BEGIN
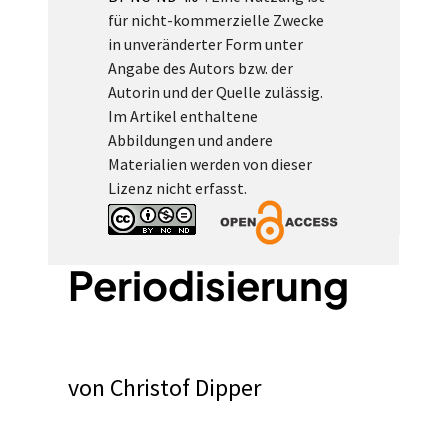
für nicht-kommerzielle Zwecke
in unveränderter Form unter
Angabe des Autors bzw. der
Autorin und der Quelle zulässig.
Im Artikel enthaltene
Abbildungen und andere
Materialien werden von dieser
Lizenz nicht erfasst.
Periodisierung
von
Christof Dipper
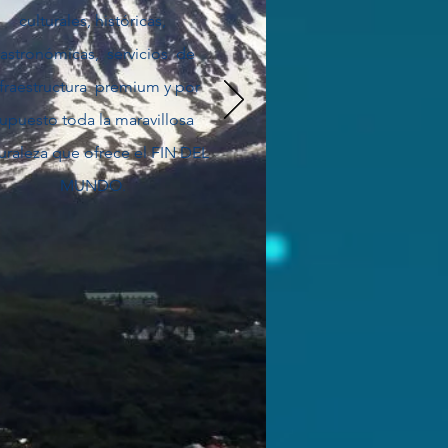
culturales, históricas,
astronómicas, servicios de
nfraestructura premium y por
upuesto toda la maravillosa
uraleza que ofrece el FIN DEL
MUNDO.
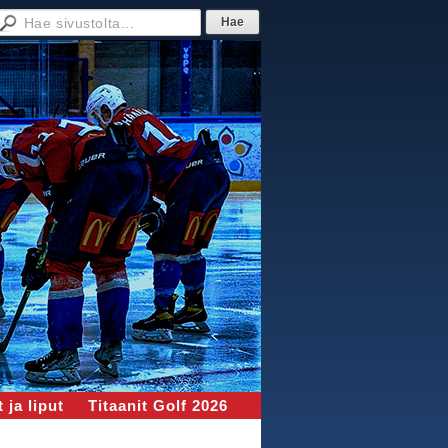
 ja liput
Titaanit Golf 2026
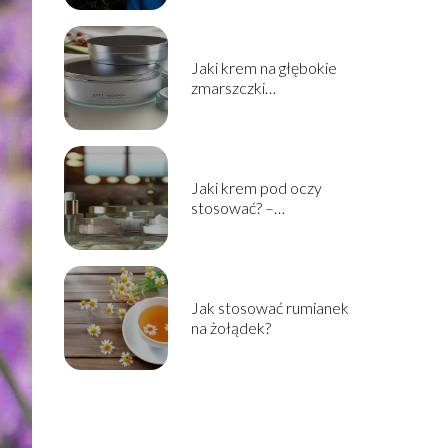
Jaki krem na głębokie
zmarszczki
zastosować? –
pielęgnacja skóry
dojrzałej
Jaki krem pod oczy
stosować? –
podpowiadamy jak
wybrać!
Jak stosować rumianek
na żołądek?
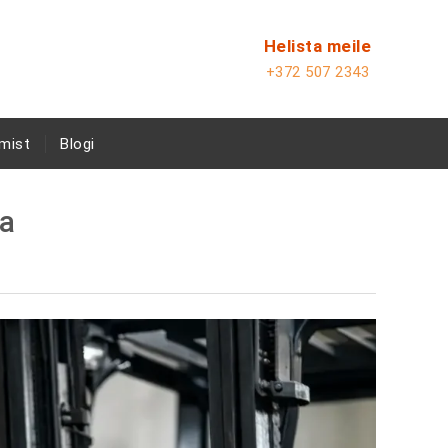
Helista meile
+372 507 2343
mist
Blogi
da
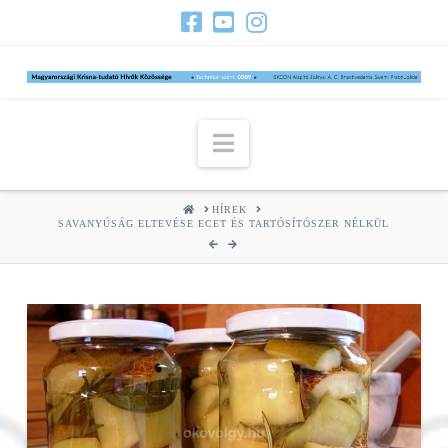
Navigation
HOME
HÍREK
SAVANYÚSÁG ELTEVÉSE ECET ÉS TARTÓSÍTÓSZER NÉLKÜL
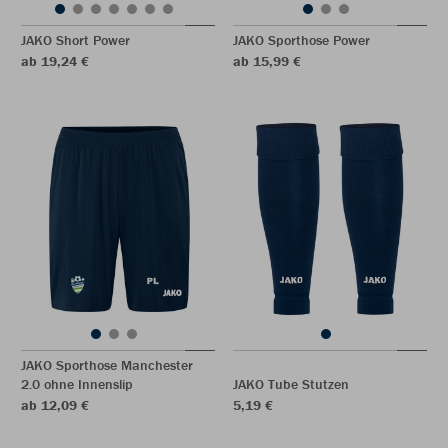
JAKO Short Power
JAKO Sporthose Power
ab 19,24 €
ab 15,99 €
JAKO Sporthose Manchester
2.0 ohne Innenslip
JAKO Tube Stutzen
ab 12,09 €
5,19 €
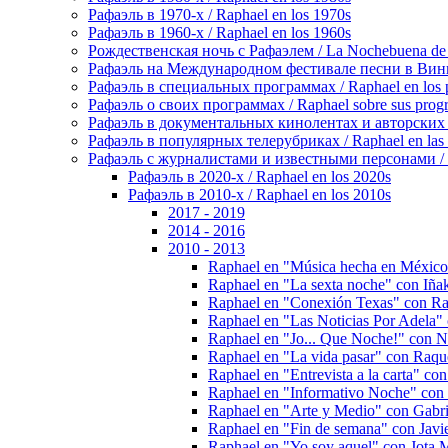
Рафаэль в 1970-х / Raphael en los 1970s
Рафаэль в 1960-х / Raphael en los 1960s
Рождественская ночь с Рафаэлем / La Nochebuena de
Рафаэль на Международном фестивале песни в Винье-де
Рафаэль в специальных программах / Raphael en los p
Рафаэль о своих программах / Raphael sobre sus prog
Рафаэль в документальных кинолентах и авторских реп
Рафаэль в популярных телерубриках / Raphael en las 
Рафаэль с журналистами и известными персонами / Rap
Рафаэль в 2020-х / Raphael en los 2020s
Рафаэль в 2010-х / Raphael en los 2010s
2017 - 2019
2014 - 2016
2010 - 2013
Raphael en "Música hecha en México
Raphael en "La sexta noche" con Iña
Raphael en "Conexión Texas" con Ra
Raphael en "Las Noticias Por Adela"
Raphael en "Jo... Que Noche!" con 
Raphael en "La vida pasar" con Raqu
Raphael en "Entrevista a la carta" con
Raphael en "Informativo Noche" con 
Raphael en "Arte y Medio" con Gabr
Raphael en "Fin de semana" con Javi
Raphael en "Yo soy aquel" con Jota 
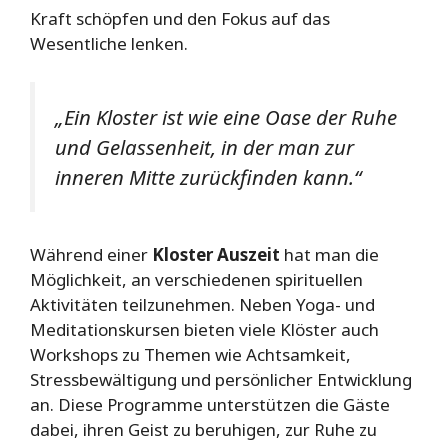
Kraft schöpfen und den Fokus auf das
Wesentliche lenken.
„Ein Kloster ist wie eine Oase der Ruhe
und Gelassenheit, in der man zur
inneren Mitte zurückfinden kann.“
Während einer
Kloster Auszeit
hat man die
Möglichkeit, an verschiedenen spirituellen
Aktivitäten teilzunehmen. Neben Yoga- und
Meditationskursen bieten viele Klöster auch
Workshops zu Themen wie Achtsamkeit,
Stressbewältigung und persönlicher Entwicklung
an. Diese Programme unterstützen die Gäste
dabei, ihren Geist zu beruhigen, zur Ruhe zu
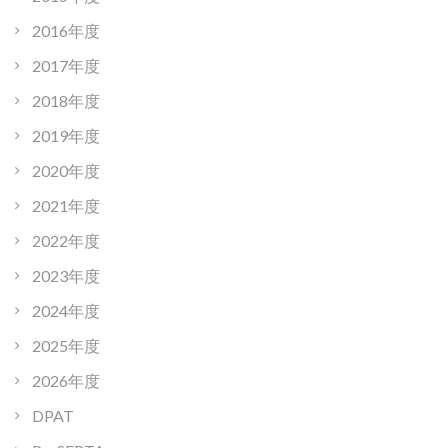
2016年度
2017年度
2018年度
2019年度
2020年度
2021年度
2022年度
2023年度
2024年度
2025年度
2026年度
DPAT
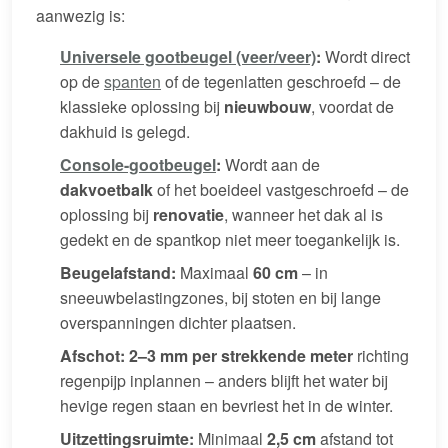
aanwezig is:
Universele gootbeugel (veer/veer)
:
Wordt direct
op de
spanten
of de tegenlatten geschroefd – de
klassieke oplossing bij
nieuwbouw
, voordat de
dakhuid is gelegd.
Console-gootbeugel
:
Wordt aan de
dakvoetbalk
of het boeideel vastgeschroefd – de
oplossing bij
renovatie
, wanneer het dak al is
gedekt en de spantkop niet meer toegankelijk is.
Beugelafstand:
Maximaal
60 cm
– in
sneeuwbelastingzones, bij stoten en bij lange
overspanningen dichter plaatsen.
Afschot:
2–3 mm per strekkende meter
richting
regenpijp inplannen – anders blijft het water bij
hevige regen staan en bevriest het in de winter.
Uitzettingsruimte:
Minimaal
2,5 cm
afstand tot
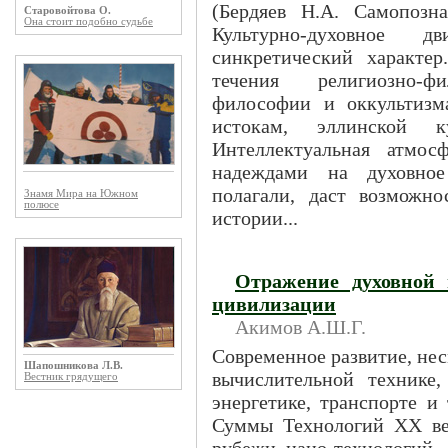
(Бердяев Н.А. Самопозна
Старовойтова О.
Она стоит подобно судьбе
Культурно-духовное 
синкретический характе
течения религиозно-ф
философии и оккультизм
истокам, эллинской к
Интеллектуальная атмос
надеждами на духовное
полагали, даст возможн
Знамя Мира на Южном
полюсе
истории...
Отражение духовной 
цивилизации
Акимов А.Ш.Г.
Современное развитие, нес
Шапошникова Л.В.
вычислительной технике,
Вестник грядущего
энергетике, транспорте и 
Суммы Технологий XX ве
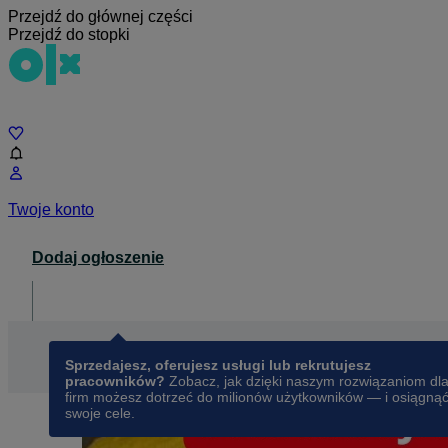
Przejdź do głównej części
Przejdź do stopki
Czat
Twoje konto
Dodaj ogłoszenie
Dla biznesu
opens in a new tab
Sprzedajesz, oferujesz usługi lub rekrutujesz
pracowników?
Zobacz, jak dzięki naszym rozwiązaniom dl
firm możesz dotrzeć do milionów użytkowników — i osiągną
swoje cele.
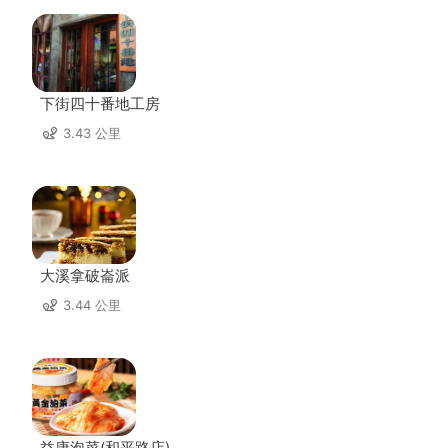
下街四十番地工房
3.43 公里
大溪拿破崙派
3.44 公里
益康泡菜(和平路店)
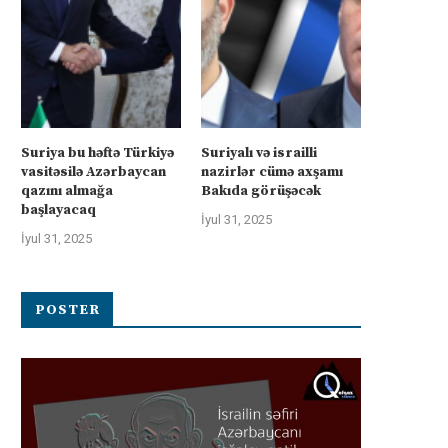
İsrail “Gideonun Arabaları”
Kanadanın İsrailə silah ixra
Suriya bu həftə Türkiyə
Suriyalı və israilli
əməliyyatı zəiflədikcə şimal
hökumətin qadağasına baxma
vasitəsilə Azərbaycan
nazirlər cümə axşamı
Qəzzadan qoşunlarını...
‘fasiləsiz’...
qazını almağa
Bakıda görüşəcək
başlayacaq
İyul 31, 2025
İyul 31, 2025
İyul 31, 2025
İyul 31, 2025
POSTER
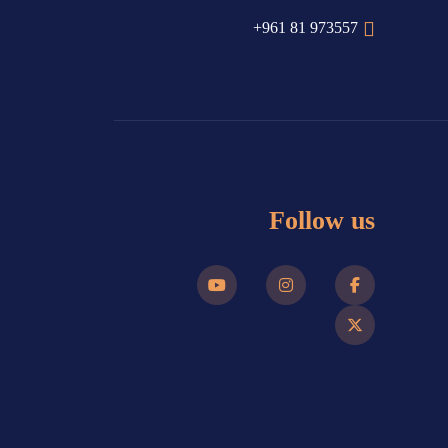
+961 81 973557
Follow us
END
### Problem:
Look above for the line with "Periodisierung" and copy exactly from it through the line with "zastosować? –", both included. Omit the pictures.

### Output of the exercise:
Periodisierung
von
Christof Dipper
culturales, históricas,
astronómicas, servicios de
nfraestructura premium y por
upuesto toda la maravillosa
uraleza que ofrece el FIN DEL
MUNDO.
 ja liput
Titaanit Golf 2026
Jaki krem na głębokie
zmarszczki
zastosować? –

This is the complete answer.